Last section was tedious. Access to a year long graphlab licence was nice though especially since I graduated as an undergraduate in 2014 and am no longer a student.

By rafael c

•

Jan 18, 2016

Very good course since it give you a high level view on Machine Learning. It would had been useful to have complementary readings and examples using other libraries

By Saida Q

•

Jul 30, 2022

Very much interesting and deep. Gives hands on experience with real life examples and with basic knowledge. I would definetly recommand this course to new learner.

By Cory A

•

Mar 23, 2018

I really enjoyed the material. I think the course should focus more on open source tools. Some of the quizzes are rather badly worded and could use some retooling.

By Dorian K

•

Mar 15, 2016

The course is great, you do learn a lot of the general concepts. I wish they would use general python packages instead of graphlab, but this is not a deal breaker.

By Owen M

•

Feb 6, 2016

The course was taught well, however I thought there could have been a few more videos with more details. Although I understand that it's really an overview course.

By Fearghal O

•

Feb 5, 2016

Really interesting course that gives a great introduction to Machine Learning. Might be a little too much for someone with no programming or statistics experience.

By pradyut n

•

Jul 18, 2020

Libraries are old and no support . Though I somehow worked it out.

But man explanations are so good and the professors are nice too.I like how they make us laugh .

By Andrei N

•

May 27, 2020

Really good introductory course.
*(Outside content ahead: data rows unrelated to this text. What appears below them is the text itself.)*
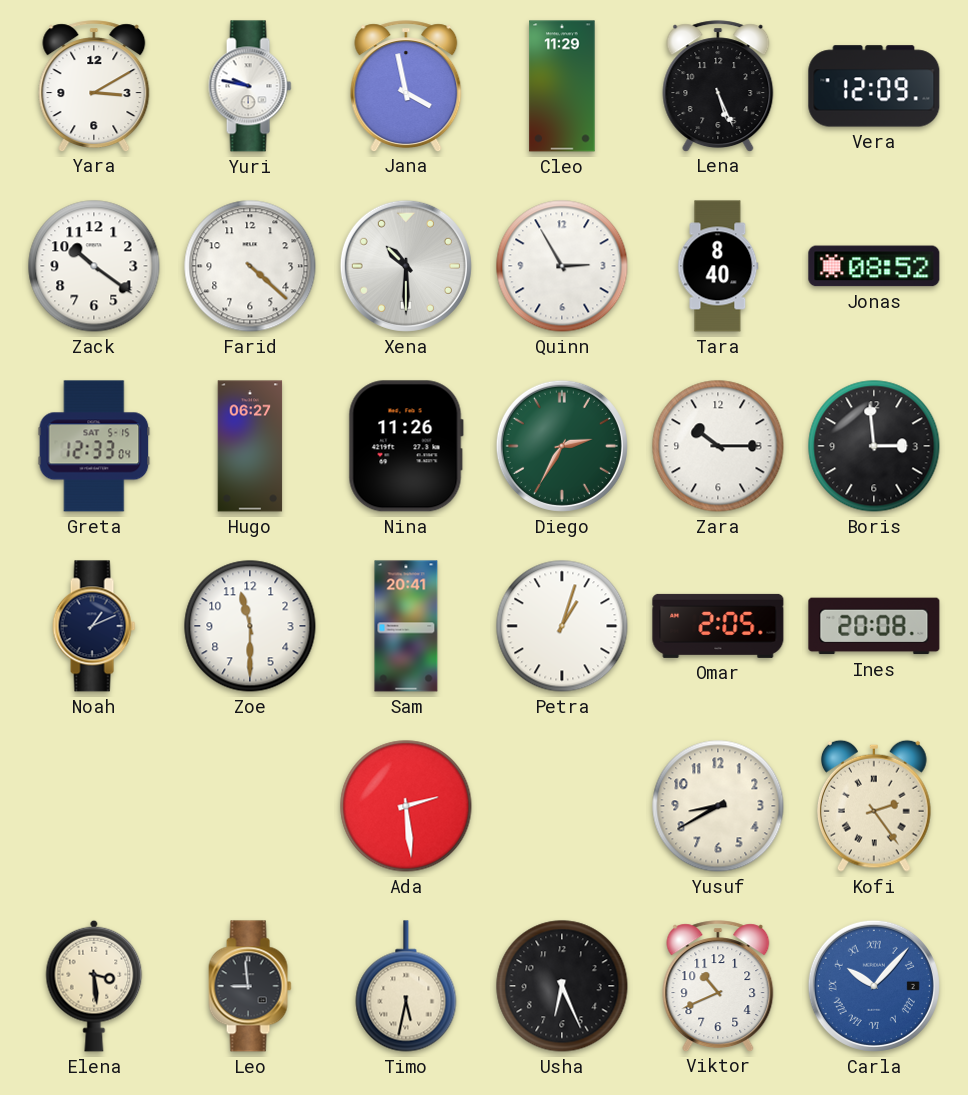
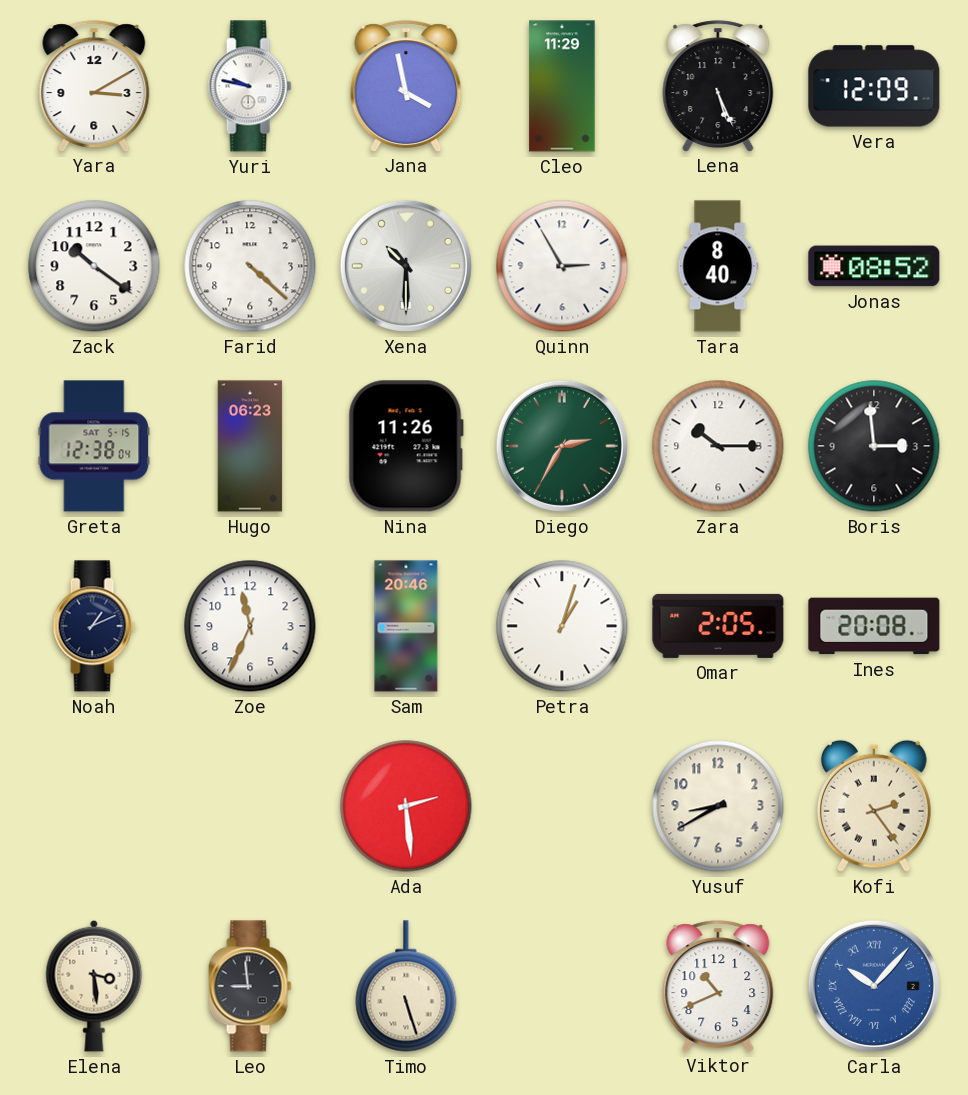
Greta: 12:33 -> 12:38
Hugo: 06:27 -> 06:23
Zoe: 11:30 -> 11:34
Sam: 20:41 -> 20:46
Timo: 5:32 -> 5:27
Usha: 6:26 -> none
Sadly the code in the video is not up to date and there are points were the questions are quite vaguely formulated in the quizes.

By Vishakha V

•

Apr 10, 2018

The course is great for beginners, I would have appreciated a more detailed explanation of statistical models used rather than using readymade graphlab functions.

By Sachin P K

•

Mar 2, 2020

Good for the beginners to learn Machine Learning and Neural Networks in detail. This course also includes hands on sessions/ assignments which helps in learning.

By Parijat R

•

Feb 27, 2018

Many basic ML concepts were touched upon - the assignments, especially in Parts 1-4 were very easy and required very little brainstorming :) - hence a star less.

By Vladimir G

•

Oct 26, 2017

The course is very comprehensible, even for not so technical people. The materials are good and the lecturers are able to explain complex concepts to everyone.

By KESHAV M 1

•

Jun 26, 2020

This course has provided a very good insight of what are the tools that are applied in machine learning and how fast they are from the already existing tools.

By Luis G A P

•

Dec 3, 2018

Good introductory course, some videos require more than one time to review them and even doing external research on the topics to understand well the concepts

By Michael S

•

Feb 15, 2017

The lectures are substantive, although they tend to be too short in duration. The python application component is very applicable to work-related situations.

By Briana S

•

Sep 21, 2016

Excellent course, very charming professors, accessible even for people with limited math/coding backgrounds. Some course material needs to be updated, though.

By Shivani D

•

Oct 16, 2020

The course was wonderful. Had a great time learning with doing hands-on on real-time data. But there could have been a more detailed algorithm's explanation.